The purpose of the grant is to develop innovations that help older adults remain in their homes as long as possible. The grant comes from the federal Agency for Healthcare Research and Quality (AHRQ), whose mission is to improve the quality, safety, efficiency and effectiveness of health care for all Americans.
The grant will bring the center’s research team together with engineers from two other research centers based in the UW–Madison Department of Industrial and Systems Engineering: the Driving Simulation Laboratory and the RFID Laboratory. Experts from UW–Madison’s Mass Communication Research Center, geriatricians, specialists from Wisconsin’s State Bureau of Aging and Disability Resources and community advocates from around the state will also participate in the collaborative. The Wisconsin Institute for Healthy Aging and some of the state’s Aging and Disability Resource Centers will be implementing and demonstrating new approaches. All will work together as an Active Aging Research Center to solve the problems that often cause older adults to leave their homes: falls, unreliable home care, difficulty managing a chronic disease, and declining driving skills.

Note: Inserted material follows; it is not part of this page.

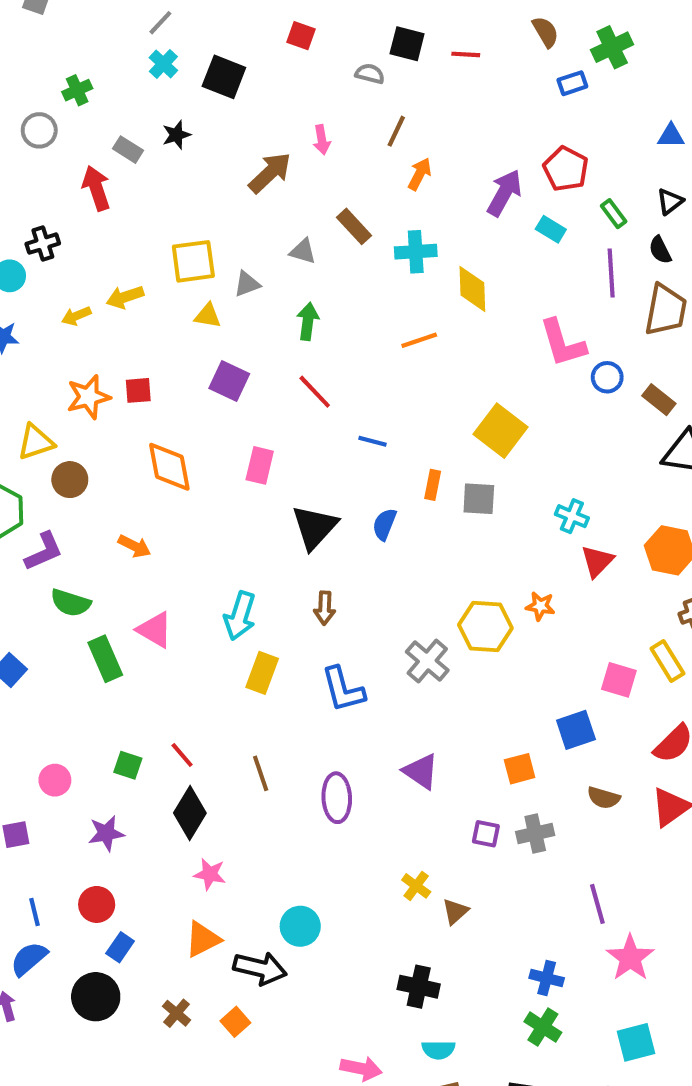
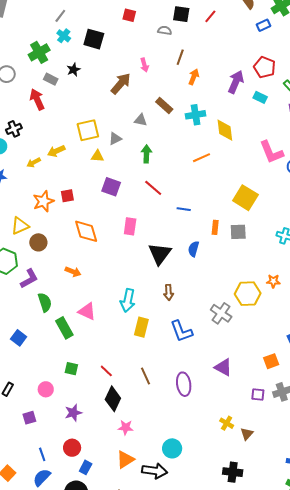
red line: (466, 54) -> (210, 16), turned -48
green cross: (77, 90) -> (39, 52), moved, size x1.5
green semicircle: (71, 603) -> (45, 302), turned -120
green square: (128, 765) -> (71, 369), moved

Principal investigator David H. Gustafson, professor of industrial engineering at UW–Madison, directs the project, titled “Bringing Communities and Technology Together for Healthy Aging.”
Says Gustafson, “This study holds great potential for helping older adults continue to live long and productive lives in their own homes. It’s also an exciting opportunity for state and local governments to work together with the university to achieve this goal.”
The study will aim to improve elders’ experiences living at home by making an online support system called CHESS (the Comprehensive Health Enhancement Support System) available to elders and their caregivers and families. CHESS consists of online information and communication tools tailored to chronic and terminal conditions. The system has been shown in clinical trials to improve health behavior, quality of life and even survival in advanced cancer. This study will develop a new CHESS system called E-CHESS to support older adults and their informal caregivers.
The research team plans to integrate E-CHESS with promising monitoring innovations such as GPS and radio-frequency identification, or RFID. E-CHESS features will be tailored to the user’s needs and preferences through mobile, tablet, laptop, desktop and Web-enabled TV devices. Various elements of the system will make driving easier and safer, monitor home health services, encourage older adults to take part in a falls prevention program and help them communicate with health care providers and family members.
The study will also use process improvement methods developed by the center to help service providers operate more efficiently and effectively. Thousands of health care providers in communities nationwide have already adopted these practices to improve care for patients and families.
Three Wisconsin counties will help develop and test the technology over five years.
“Our goal is to eventually spread what we learn to the rest of the state and the nation,” says Gustafson.
“Wisconsin values the ambitions of older people to live independently into advanced old age,” says Donna McDowell, director of the Bureau of Aging and Disability Resources in the Department of Health Services. “The many benefits of the Active Aging Research Center will help our communities become better places to grow old.”